In de buurt van Herinneringscentrum Kamp Westerbork zijn in september 2012 stoffelijke resten gevonden. De resten lagen op een begraafplaats die net ontdekt was. Het gaat om overblijfselen van mensen die daar net na de Tweede Wereldoorlog zijn begraven. Er zijn negen mannen en een vrouw begraven.

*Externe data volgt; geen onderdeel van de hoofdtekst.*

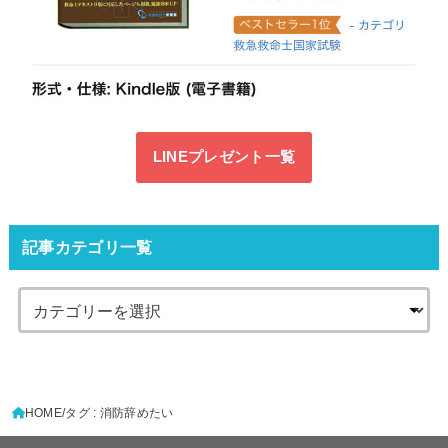
LINEプレゼント一覧
記事カテゴリ一覧
HOME
タグ : 消防辞めたい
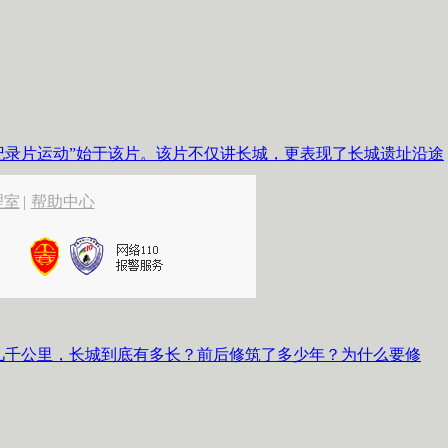
纪录片运动”始于该片。该片不仅讲长城，更表现了长城遗址沿途
理室
|
帮助中心
几千公里，长城到底有多长？前后修筑了多少年？为什么要修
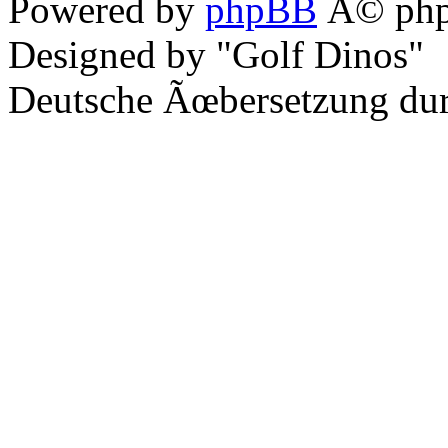
Powered by
phpBB
Â© php
Designed by "Golf Dinos"
Deutsche Ãœbersetzung du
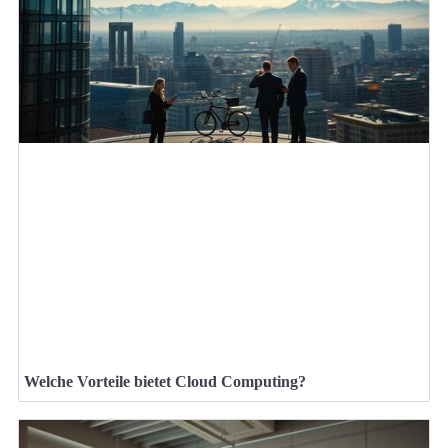
Welche Vorteile bietet Cloud Computing?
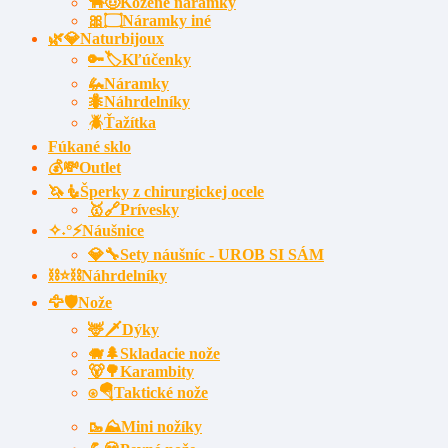
🐂🤠Kožené náramky
🎀۝Náramky iné
🌿💎Naturbijoux
🔑🏷️Kľúčenky
🦗Náramky
🐜Náhrdelníky
🪲Ťažítka
Fúkané sklo
💰💸Outlet
🦄🧜Šperky z chirurgickej ocele
🥇🔗Prívesky
✧˖°⚡Náušnice
💎🔧Sety náušníc - UROB SI SÁM
⛓⭐⛓️Náhrdelníky
🦅🛡️Nože
🦌🗡Dýky
🐗🌲Skladacie nože
🐻🌳Karambity
⍟🪂Taktické nože
🥾⛰️Mini nožíky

De Joodse barakken op het kamp werden na de oorlog gebruikt om zogeheten foute Nederlanders op te sluiten. Dat zijn mensen die in de oorlog NSB-er, landwachter of SS-er waren. Een deel van hen heeft het verblijf in Westerbork niet overleefd. Ze zijn tussen 1945 en 1947 anoniem begraven in het bos. Ze stierven een natuurlijke dood.

'Vergeten' begraafplaats

In 1960 werd besloten de graven te ruimen. Of dit ook daadwerkelijk is gebeurd, was lange tijd onduidelijk. Ook de exacte locatie van deze ‘vergeten’ begraafplaats was onbekend. Dankzij de inzet van de Bergings- en Identificatiedienst van de Koninklijke Landmacht (BIDKL) en van onderzoekers van het KLPD werd de plek van de graven vastgesteld.

Negen graven

Rondom het kamp is gezocht naar mogelijke resten van mensen die na de oorlog in het kamp verbleven. Op 20 september werden de eerste stoffelijke restanten van overledenen gevonden. In totaal zijn negen graven ontdekt. Uit het archief blijkt dat er tien graven waren van personen die in de Tweede Wereldoorlog lid waren van de NSB of van de SS. Het lichaam van een vrouw is in het verleden al opgegraven.

Herbegraven

Herinneringscentrum Kamp Westerbork liet weten dat de identificatie en het herbegraven van de stoffelijke resten één of twee jaar in beslag zal nemen. Na identificatie worden de stoffelijke resten elders herbegraven.